Bug 247641

Summary: guest OS reports same MAC for every virtual NIC
Product: [Fedora] Fedora Reporter: Peter Hanecak <peter.hanecak>
Component: kvmAssignee: Jeremy Katz <katzj>
Status: CLOSED RAWHIDE QA Contact: Fedora Extras Quality Assurance <extras-qa>
Severity: medium Docs Contact:
Priority: low    
Version: 7CC: avi, berrange
Target Milestone: ---   
Target Release: ---   
Hardware: i686   
OS: Linux   
Whiteboard:
Fixed In Version: Doc Type: Bug Fix
Doc Text:
Story Points: ---
Clone Of: Environment:
Last Closed: 2007-07-16 13:27:30 EDT Type: ---
Regression: --- Mount Type: ---
Documentation: --- CRM:
Verified Versions: Category: ---
oVirt Team: --- RHEL 7.3 requirements from Atomic Host:
Attachments:
Description Flags
Fix MMIO region mappings
none
Make QEMU support subpage IO mappings none

Description Peter Hanecak 2007-07-10 12:58:13 EDT
From Bugzilla Helper:
User-Agent: Mozilla/5.0 (X11; U; Linux i686; en-US; rv:1.8.1.4) Gecko/20070603 Galeon/2.0.3 Firefox/2.0.0.4

Description of problem:
I installed F7 on Intel(R) Core(TM)2 CPU machine and tried to use virt-manager to run guest F7 system using QEMU/KVM. When running with one virtual NIC using 'default' virtual network (virbr0) network works as expected.

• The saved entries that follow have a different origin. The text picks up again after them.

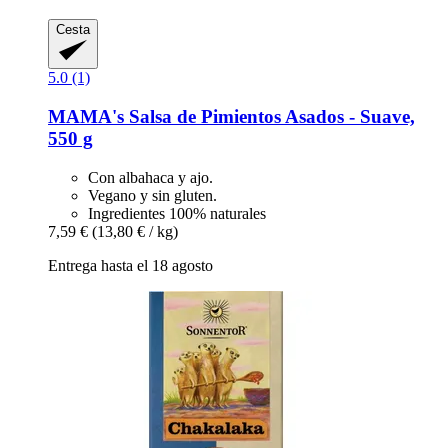
Cesta
5.0 (1)
MAMA's
Salsa de Pimientos Asados -​ Suave,
550 g
Con albahaca y ajo.
Vegano y sin gluten.
Ingredientes 100% naturales
7,59 €
(13,80 € / kg)
Entrega hasta el 18 agosto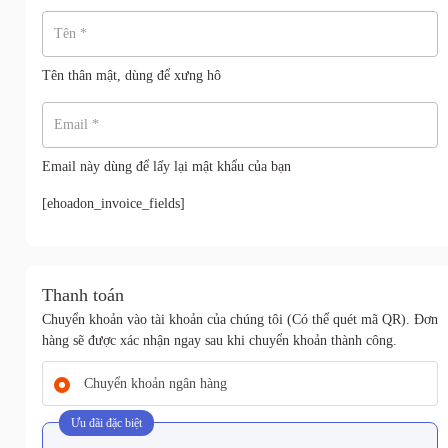
Tên
*
Tên thân mật, dùng để xưng hô
Email
*
Email này dùng để lấy lại mật khẩu của bạn
[ehoadon_invoice_fields]
Thanh toán
Chuyển khoản vào tài khoản của chúng tôi (Có thể quét mã QR). Đơn
hàng sẽ được xác nhận ngay sau khi chuyển khoản thành công.
Chuyển khoản ngân hàng
Ưu đãi đặc biệt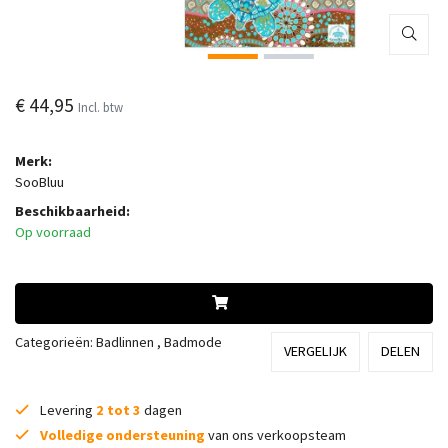
€ 44,95
Incl. btw
Merk:
SooBluu
Beschikbaarheid:
Op voorraad
Categorieën:
Badlinnen
,
Badmode
VERGELIJK
DELEN
Levering
2 tot 3
dagen
Volledige ondersteuning
van ons verkoopsteam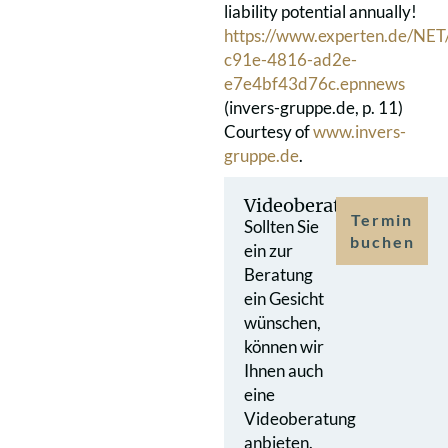
liability potential annually!
https://www.experten.de/NE
c91e-4816-ad2e-
e7e4bf43d76c.epnnews
(invers-gruppe.de, p. 11)
Courtesy of
www.invers-
gruppe.de
.
Videoberatung
Termin
Sollten Sie
buchen
ein zur
Beratung
ein Gesicht
wünschen,
können wir
Ihnen auch
eine
Videoberatung
anbieten.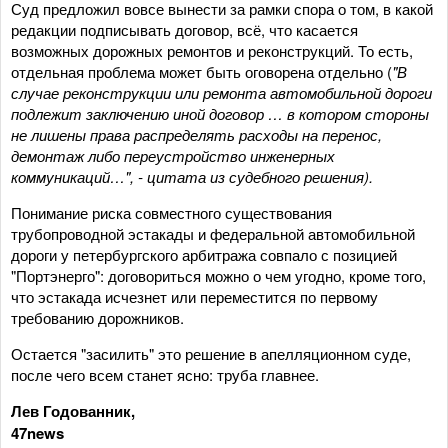
Суд предложил вовсе вынести за рамки спора о том, в какой
редакции подписывать договор, всё, что касается
возможных дорожных ремонтов и реконструкций. То есть,
отдельная проблема может быть оговорена отдельно (
"В
случае реконструкции или ремонта автомобильной дороги
подлежит заключению иной договор … в котором стороны
не лишены права распределять расходы на перенос,
демонтаж либо переустройство инженерных
коммуникаций…", - цитата из судебного решения).
Понимание риска совместного существования
трубопроводной эстакады и федеральной автомобильной
дороги у петербургского арбитража совпало с позицией
"Портэнерго": договориться можно о чем угодно, кроме того,
что эстакада исчезнет или переместится по первому
требованию дорожников.
Остается "засилить" это решение в апелляционном суде,
после чего всем станет ясно: труба главнее.
Лев Годованник,
47news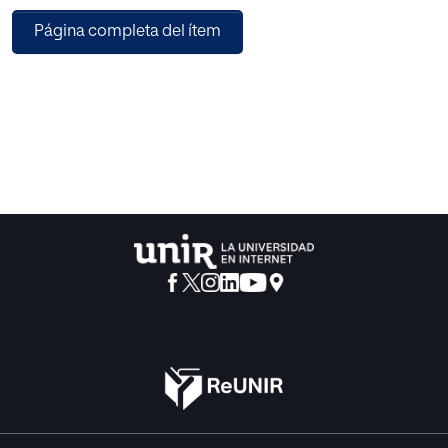
negocios, desarrolladores y programadores, así como
Página completa del ítem
para cualquier persona que esté interesada en poner en
marcha un negocio.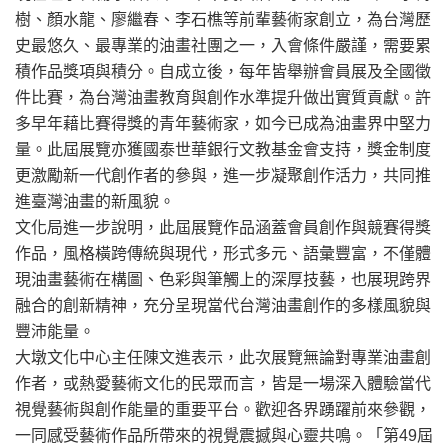
樹、顏水龍、廖繼春、李石樵等前輩藝術家創立，為台灣歷
史最悠久、最專業的油畫社團之一，入會條件嚴謹，需要累
積作品獎項與積分。自成立後，每年皆舉辦會員展及全國徵
件比賽，為台灣油畫教育與創作水準提升做出實質貢獻。許
多早年藉比賽得獎的青年藝術家，如今已成為油畫界中堅力
量。此屆展覽亦獲國泰世華銀行文教基金會支持，獎金制度
更激勵新一代創作者的參與，進一步凝聚創作活力，共同推
進臺灣油畫的新風貌。
文化局進一步說明，此屆展覽作品涵蓋會員創作與競賽得獎
作品，風格橫跨傳統與現代，形式多元、語彙豐富，不僅體
現油畫藝術在構圖、色彩與筆觸上的深厚技藝，也展現跨界
融合的創新精神，充分呈現當代台灣油畫創作的多樣風貌與
豐沛能量。
大墩文化中心主任陳文進表示，此次展覽無論對專業油畫創
作者，或熱愛藝術文化的民眾而言，皆是一場深入體驗當代
視覺藝術與創作能量的重要平台。歡迎各界踴躍前來參觀，
一同感受藝術作品所帶來的視覺震撼與心靈共鳴。「第49屆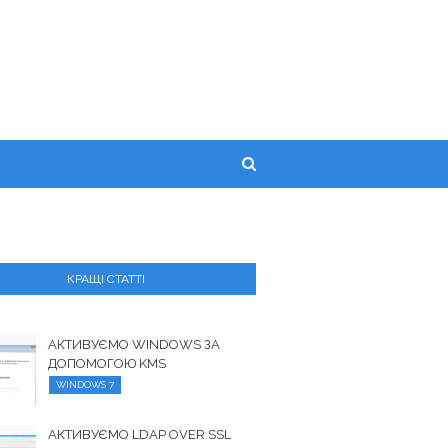
КРАЩІ СТАТТІ
АКТИВУЄМО WINDOWS ЗА
ДОПОМОГОЮ KMS
WINDOWS 7
АКТИВУЄМО LDAP OVER SSL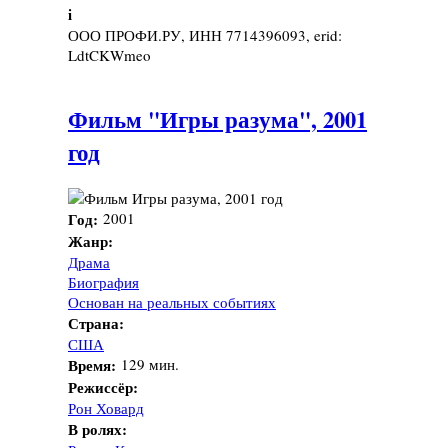
i
ООО ПРОФИ.РУ, ИНН 7714396093, erid:
LdtCKWmeo
Фильм "Игры разума", 2001
год
Год:
2001
Жанр:
Драма
Биография
Основан на реальных событиях
Страна:
США
Время:
129 мин.
Режиссёр:
Рон Ховард
В ролях: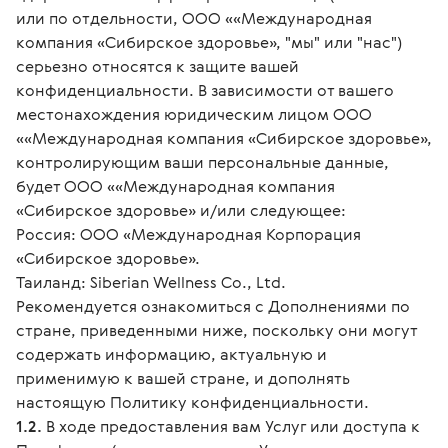
или по отдельности, ООО ««Международная
компания «Сибирское здоровье», "мы" или "нас")
серьезно относятся к защите вашей
конфиденциальности. В зависимости от вашего
местонахождения юридическим лицом ООО
««Международная компания «Сибирское здоровье»,
контролирующим ваши персональные данные,
будет ООО ««Международная компания
«Сибирское здоровье» и/или следующее:
Россия: ООО «Международная Корпорация
«Сибирское здоровье».
Таиланд: Siberian Wellness Co., Ltd.
Рекомендуется ознакомиться с Дополнениями по
стране, приведенными ниже, поскольку они могут
содержать информацию, актуальную и
применимую к вашей стране, и дополнять
настоящую Политику конфиденциальности.
1.2.
В ходе предоставления вам Услуг или доступа к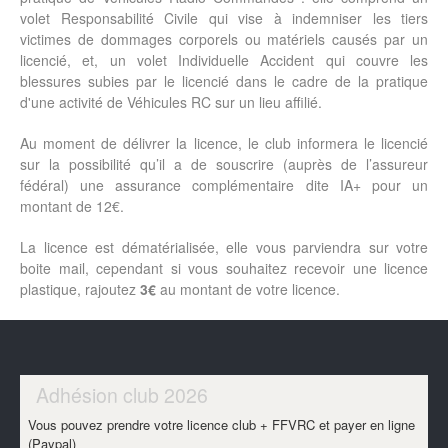
volet Responsabilité Civile qui vise à indemniser les tiers
victimes de dommages corporels ou matériels causés par un
licencié, et, un volet Individuelle Accident qui couvre les
blessures subies par le licencié dans le cadre de la pratique
d'une activité de Véhicules RC sur un lieu affilié.
Au moment de délivrer la licence, le club informera le licencié
sur la possibilité qu’il a de souscrire (auprès de l’assureur
fédéral) une assurance complémentaire dite IA+ pour un
montant de 12€.
La licence est dématérialisée, elle vous parviendra sur votre
boite mail, cependant si vous souhaitez recevoir une licence
plastique, rajoutez
3€
au montant de votre licence.
Adhésion club 2026
Vous pouvez prendre votre licence club + FFVRC et payer en ligne
(Paypal)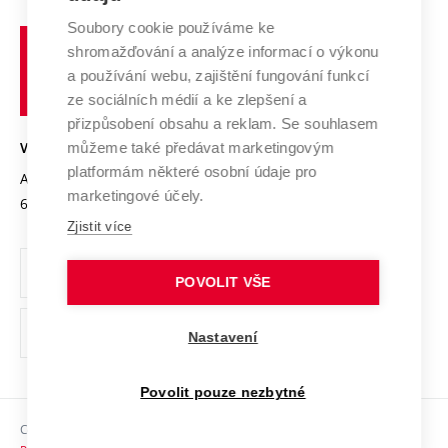
Systém zajišťování kvality výzkumu
Profil univerzity
Spolupráce se školami
Soubory cookie používáme ke
Vysoké
Výzkumné infrastruktury
shromažďování a analýze informací o výkonu
Udržitelná univerzita
učení
Služby univerzity
Transfer znalostí
a používání webu, zajištění fungování funkcí
technické
Podnikavá univerzita / ContriBUTe
Mezinárodní dohody
ze sociálních médií a ke zlepšení a
Open Science
v
Bezpečná univerzita
přizpůsobení obsahu a reklam. Se souhlasem
Univerzitní sítě
Brně
Projekty
můžeme také předávat marketingovým
VYSOKÉ UČENÍ TECHNICKÉ V BRNĚ
Vyznamenání
platformám některé osobní údaje pro
Projekty ze strukturálních fondů
Antonínská 548/1
www.vut.cz
marketingové účely.
Organizační struktura
602 00 Brno
vut@vutbr.cz
Specifický výzkum
Zjistit více
Úřední deska
Ochrana osobních údajů
POVOLIT VŠE
(externí
Pracovní příležitosti
Nastavení
odkaz)
Podpora a rozvoj zaměstnanců a studujících
Povolit pouze nezbytné
Rovné příležitosti
Copyright © 2026 VUT
Sociální bezpečí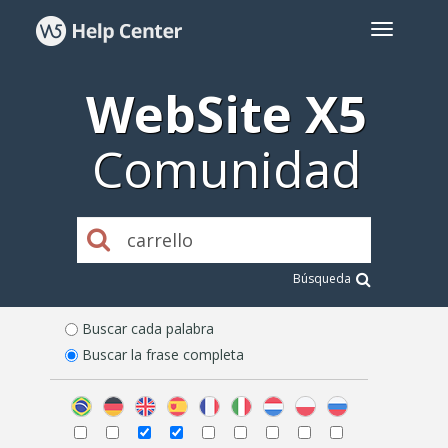
WebSite X5
Comunidad
Búsqueda
Buscar cada palabra
Buscar la frase completa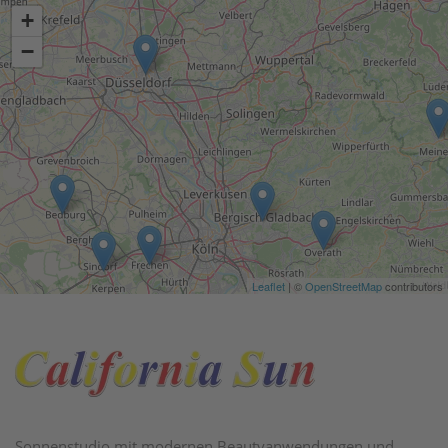
Sonnenstudio mit modernen Beautyanwendungen und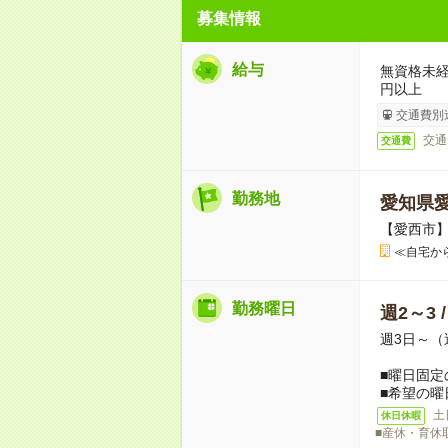
募集情報
給与
無資格未経
円以上
交通費別
交通
交通費
勤務地
愛知県
【愛西市】
≪自宅か
勤務曜日
週2～3 
週3日～（
■曜日固定
■希望の曜
土
休日休暇
■産休・育休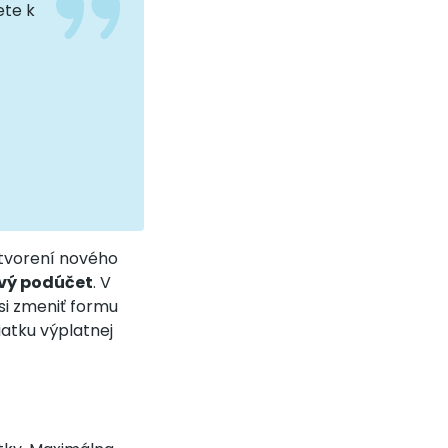
ete k
 otvorení nového
ivý podúčet
. V
si zmeniť formu
iatku výplatnej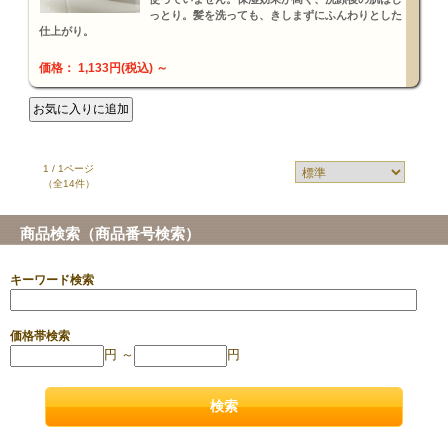
っとり。髪を洗っても、きしまずにふんわりとした
仕上がり。
価格： 1,133円(税込)
～
1 / 1ページ
（全14件）
商品検索（商品番号検索）
キーワード検索
価格帯検索
円 ～
円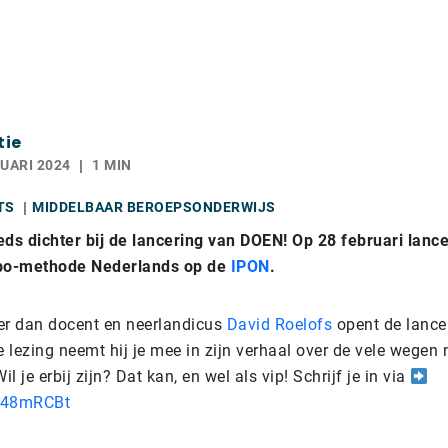
tie
UARI 2024
1 MIN
TS
MIDDELBAAR BEROEPSONDERWIJS
s dichter bij de lancering van DOEN! Op 28 februari lance
bo-methode Nederlands op de
IPON
.
r dan docent en neerlandicus
David Roelofs
opent de lancer
e lezing neemt hij je mee in zijn verhaal over de vele wegen 
il je erbij zijn? Dat kan, en wel als vip! Schrijf je in via
y/48mRCBt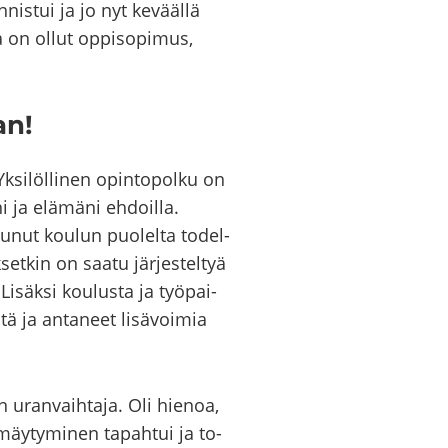
­nis­tui ja jo nyt ke­vääl­lä
a on ollut op­pi­so­pi­mus,
an!
k­si­löl­li­nen opin­to­pol­ku on
ni ja elä­mä­ni eh­doil­la.
ju­nut kou­lun puo­lel­ta to­del­
­set­kin on saatu jär­jes­tel­tyä
i­säk­si kou­lus­ta ja työ­pai­
tä ja an­ta­neet li­sä­voi­mia
uran­vaih­ta­ja. Oli hie­noa,
­mäy­ty­mi­nen ta­pah­tui ja to­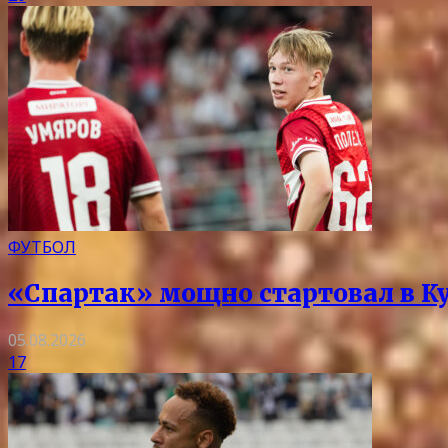
ФУТБОЛ
«Спартак» мощно стартовал в Ку
05.08.2026
17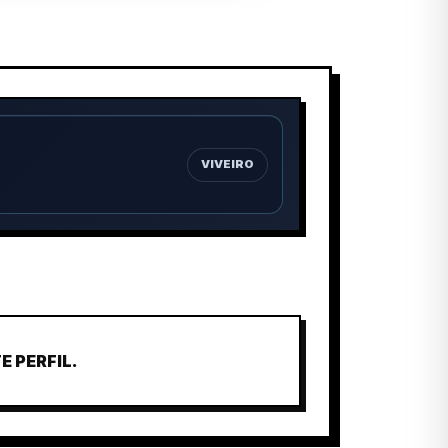
VIVEIRO
 PERFIL.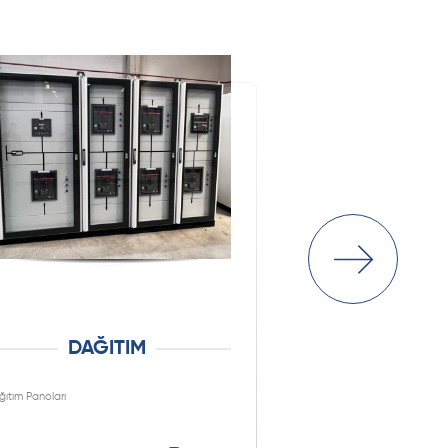
DAĞITIM
PL
ıtım Panoları
PLC Pano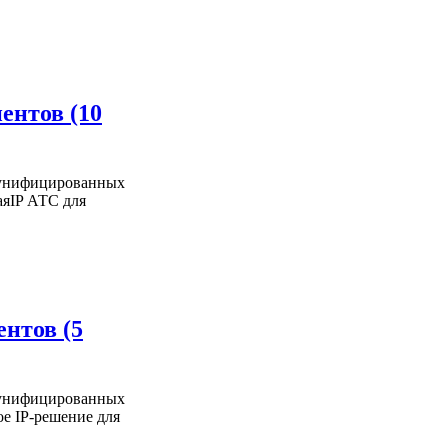
ентов (10
и унифицированных
аяIP АТС для
ентов (5
и унифицированных
ое IP-решение для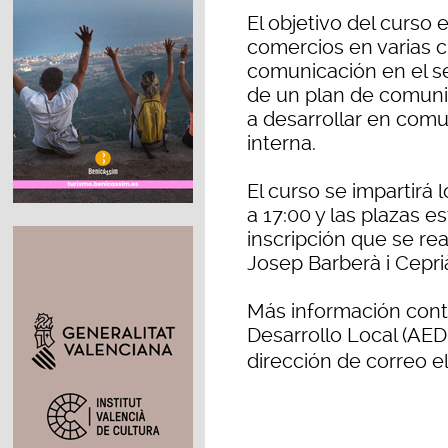
El objetivo del curso 
comercios en varias c
comunicación en el s
de un plan de comunic
a desarrollar en com
interna.
El curso se impartirá 
a 17:00 y las plazas e
inscripción que se re
Josep Barberà i Cepri
Más información cont
Desarrollo Local (AED
dirección de correo e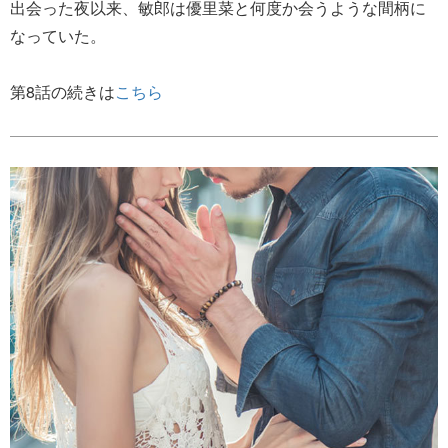
出会った夜以来、敏郎は優里菜と何度か会うような間柄に
なっていた。
第8話の続きは
こちら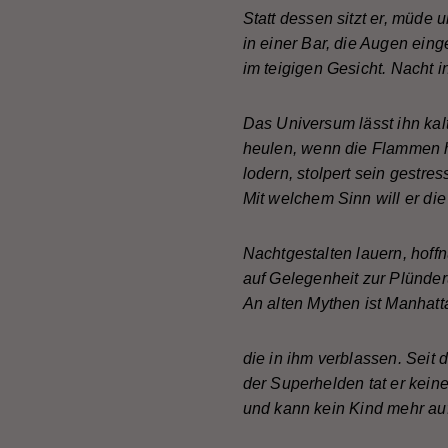
Statt dessen sitzt er, müde 
in einer Bar, die Augen ein
im teigigen Gesicht. Nacht 
Das Universum lässt ihn ka
heulen, wenn die Flammen 
lodern, stolpert sein gestres
Mit welchem Sinn will er di
Nachtgestalten lauern, hoff
auf Gelegenheit zur Plünde
An alten Mythen ist Manhatt
die in ihm verblassen. Seit
der Superhelden tat er kein
und kann kein Kind mehr au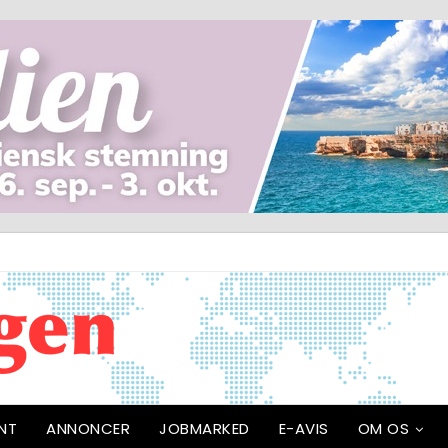
NT
ANNONCER
JOBMARKED
E-AVIS
OM OS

Then I created another isolated virtual network using Virtual Manager > Host Details > Virtual Network > Add not touching IP ranges, etc. (thus creating vlan0). After that I added second virtual NIC using ... > Machine Details > Hardware > Add setting source device to second virtual network (vlan0).

Now, guest OS boots OK but DHCP fails for eth0. eth1 gets the IP.

After closer inspection I found out, that:

a) `dmesg | grep eth` (in guest) reports both eth0 and eth1 with same MAC address but

b) virt. machine configuration file in /etc/libvirt/qemu contains properly two different MAC addresses for each configured virtual NIC (<mac address='...)

c) `ps auwx|grep` (in host) reports "-net nic,macaddr=..." arguments for qemu-kvm with correct (i.e. different) MAC addresses

I tried to add also third virtual network and virtual NIC and again, all three NIC aunder guest reported same MAC address.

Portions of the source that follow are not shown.